(Materials provided Opens)

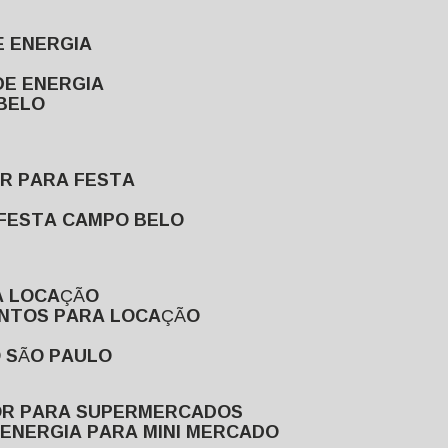
E ENERGIA
DE ENERGIA
 BELO
OR PARA FESTA
 FESTA CAMPO BELO
A LOCAÇÃO
ENTOS PARA LOCAÇÃO
O SÃO PAULO
OR PARA SUPERMERCADOS
 ENERGIA PARA MINI MERCADO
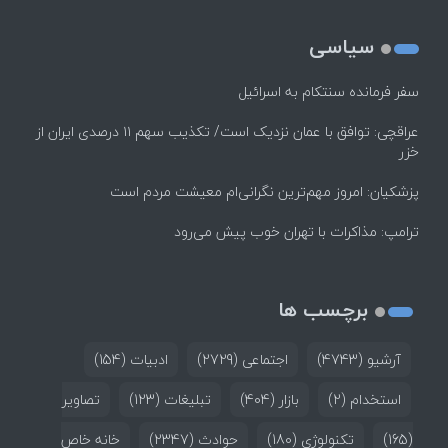
سیاسی
سفر فرمانده سنتکام به اسرائیل
عراقچی: توافق با عمان نزدیک است/ تکذیب سهم ۱۱ درصدی ایران از
خزر
پزشکیان: امروز مهم‌ترین نگرانی‌ام معیشت مردم است
ترامپ: مذاکرات با تهران خوب پیش می‌رود
برچسب ها
آرشیو
(4743)
اجتماعی
(2729)
ادبیات
(154)
استخدام
(2)
بازار
(404)
تبلیغات
(123)
تصاویر
(165)
تکنولوژی
(180)
حوادث
(2347)
خانه خاص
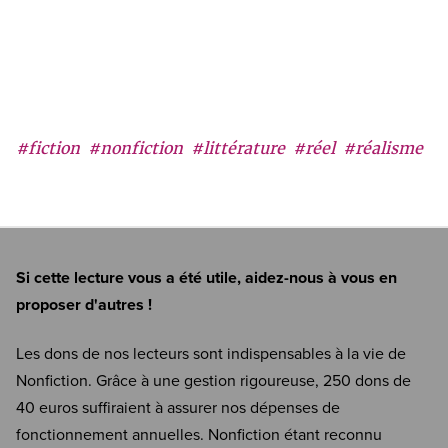
#fiction
#nonfiction
#littérature
#réel
#réalisme
Si cette lecture vous a été utile, aidez-nous à vous en
proposer d'autres !
Les dons de nos lecteurs sont indispensables à la vie de
Nonfiction. Grâce à une gestion rigoureuse, 250 dons de
40 euros suffiraient à assurer nos dépenses de
fonctionnement annuelles. Nonfiction étant reconnu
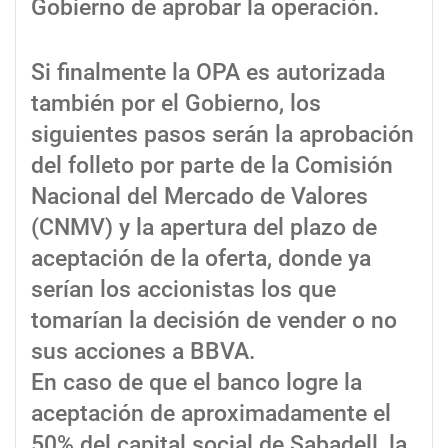
Gobierno de aprobar la operación.
Si finalmente la OPA es autorizada
también por el Gobierno, los
siguientes pasos serán la aprobación
del folleto por parte de la Comisión
Nacional del Mercado de Valores
(CNMV) y la apertura del plazo de
aceptación de la oferta, donde ya
serían los accionistas los que
tomarían la decisión de vender o no
sus acciones a BBVA.
En caso de que el banco logre la
aceptación de aproximadamente el
50% del capital social de Sabadell, la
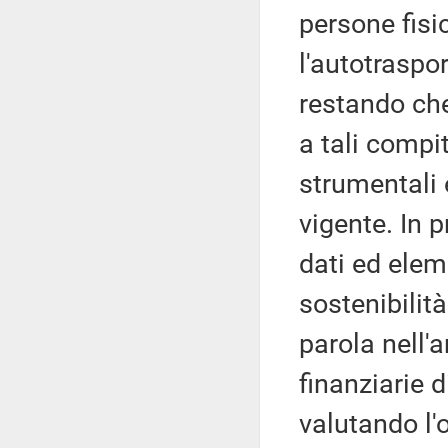
persone fisi
l'autotraspor
restando che
a tali compi
strumentali e
vigente. In 
dati ed eleme
sostenibilit
parola nell'
finanziarie d
valutando l'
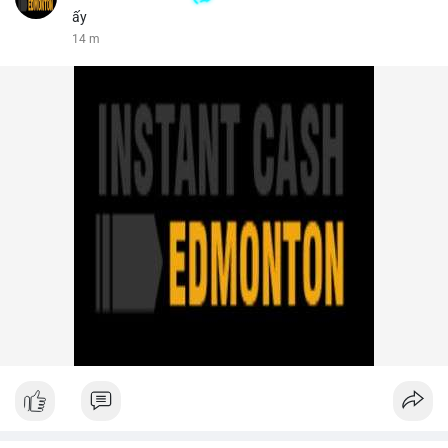
ấy
14 m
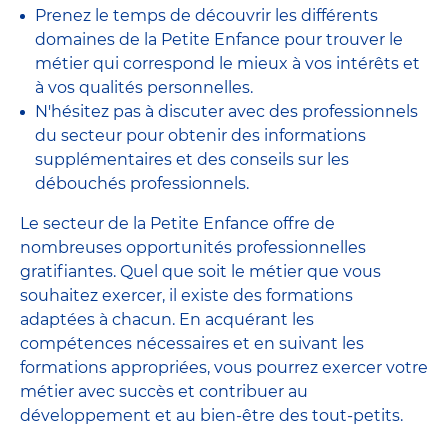
Prenez le temps de découvrir les différents
domaines de la Petite Enfance pour trouver le
métier qui correspond le mieux à vos intérêts et
à vos qualités personnelles.
N'hésitez pas à discuter avec des professionnels
du secteur pour obtenir des informations
supplémentaires et des conseils sur les
débouchés professionnels.
Le secteur de la Petite Enfance offre de
nombreuses opportunités professionnelles
gratifiantes. Quel que soit le métier que vous
souhaitez exercer, il existe des formations
adaptées à chacun. En acquérant les
compétences nécessaires et en suivant les
formations appropriées, vous pourrez exercer votre
métier avec succès et contribuer au
développement et au bien-être des tout-petits.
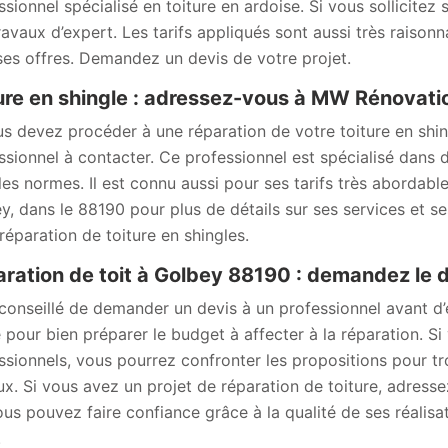
ssionnel spécialisé en toiture en ardoise. Si vous sollicitez
ravaux d’expert. Les tarifs appliqués sont aussi très raison
ses offres. Demandez un devis de votre projet.
ure en shingle : adressez-vous à MW Rénovati
us devez procéder à une réparation de votre toiture en sh
ssionnel à contacter. Ce professionnel est spécialisé dans d
les normes. Il est connu aussi pour ses tarifs très abordable
y, dans le 88190 pour plus de détails sur ses services et se
 réparation de toiture en shingles.
ration de toit à Golbey 88190 : demandez le
t conseillé de demander un devis à un professionnel avant d
sé pour bien préparer le budget à affecter à la réparation. 
ssionnels, vous pourrez confronter les propositions pour tro
ux. Si vous avez un projet de réparation de toiture, adres
ous pouvez faire confiance grâce à la qualité de ses réali
.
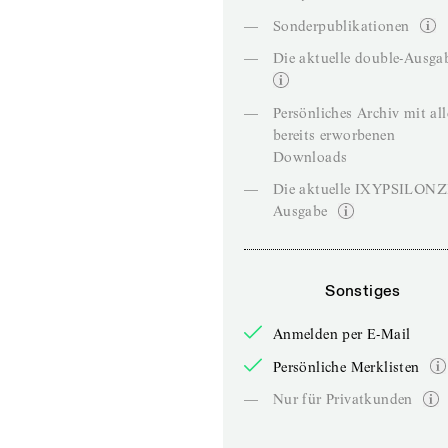
—
Sonderpublikationen
—
Die aktuelle double-Ausga
—
Persönliches Archiv mit al
bereits erworbenen
Downloads
—
Die aktuelle IXYPSILON
Ausgabe
Sonstiges
Anmelden per E-Mail
Persönliche Merklisten
—
Nur für Privatkunden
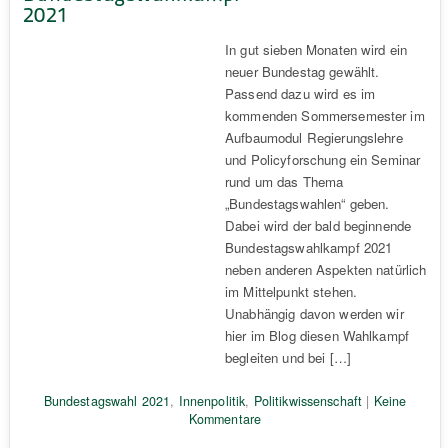
2021
In gut sieben Monaten wird ein
neuer Bundestag gewählt.
Passend dazu wird es im
kommenden Sommersemester im
Aufbaumodul Regierungslehre
und Policyforschung ein Seminar
rund um das Thema
„Bundestagswahlen“ geben.
Dabei wird der bald beginnende
Bundestagswahlkampf 2021
neben anderen Aspekten natürlich
im Mittelpunkt stehen.
Unabhängig davon werden wir
hier im Blog diesen Wahlkampf
begleiten und bei […]
Bundestagswahl 2021
,
Innenpolitik
,
Politikwissenschaft
|
Keine
Kommentare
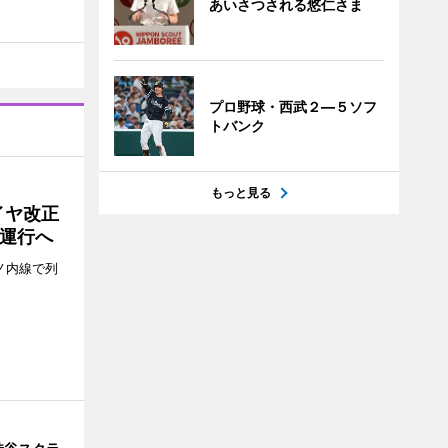
あいさつされる悠仁さま
プロ野球・西武２―５ソフ
トバンク
もっと見る
イヤ改正
運行へ
ノ内線で列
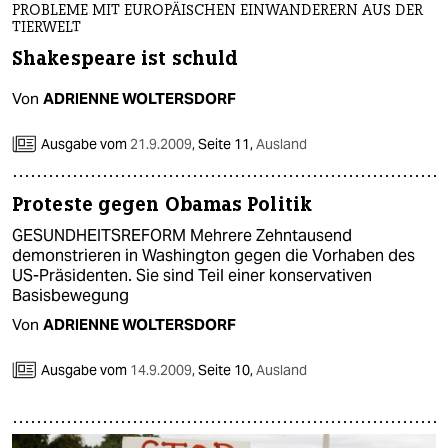
PROBLEME MIT EUROPÄISCHEN EINWANDERERN AUS DER
TIERWELT
Shakespeare ist schuld
Von
ADRIENNE WOLTERSDORF
Ausgabe vom
21.9.2009
,
Seite 11,
Ausland
Proteste gegen Obamas Politik
GESUNDHEITSREFORM Mehrere Zehntausend
demonstrieren in Washington gegen die Vorhaben des
US-Präsidenten. Sie sind Teil einer konservativen
Basisbewegung
Von
ADRIENNE WOLTERSDORF
Ausgabe vom
14.9.2009
,
Seite 10,
Ausland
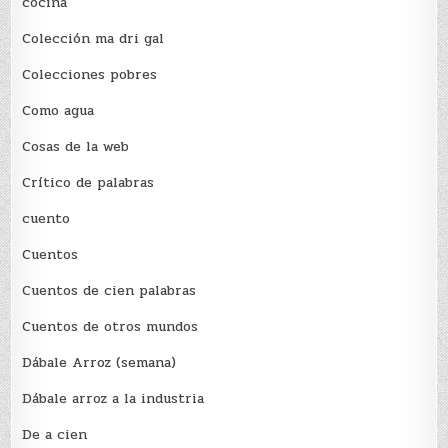
cocina
Colección ma dri gal
Colecciones pobres
Como agua
Cosas de la web
Crítico de palabras
cuento
Cuentos
Cuentos de cien palabras
Cuentos de otros mundos
Dábale Arroz (semana)
Dábale arroz a la industria
De a cien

(Materials provided Closes)

Copy out, without any pictures, the lines of the records above from the one containing "Innenpolitik" through the final line, both ends included.

Innenpolitik
,
Politikwissenschaft
|
Keine
Kommentare
あいさつされる悠仁さま
プロ野球・西武２―５ソフ
トバンク
もっと見る
イヤ改正
運行へ
ノ内線で列
PROBLEME MIT EUROPÄISCHEN EINWANDERERN AUS DER
TIERWELT
Shakespeare ist schuld
Von
ADRIENNE WOLTERSDORF
Ausgabe vom
21.9.2009
,
Seite 11,
Ausland
Proteste gegen Obamas Politik
GESUNDHEITSREFORM Mehrere Zehntausend
demonstrieren in Washington gegen die Vorhaben des
US-Präsidenten. Sie sind Teil einer konservativen
Basisbewegung
Von
ADRIENNE WOLTERSDORF
Ausgabe vom
14.9.2009
,
Seite 10,
Ausland
cocina
Colección ma dri gal
Colecciones pobres
Como agua
Cosas de la web
Crítico de palabras
cuento
Cuentos
Cuentos de cien palabras
Cuentos de otros mundos
Dábale Arroz (semana)
Dábale arroz a la industria
De a cien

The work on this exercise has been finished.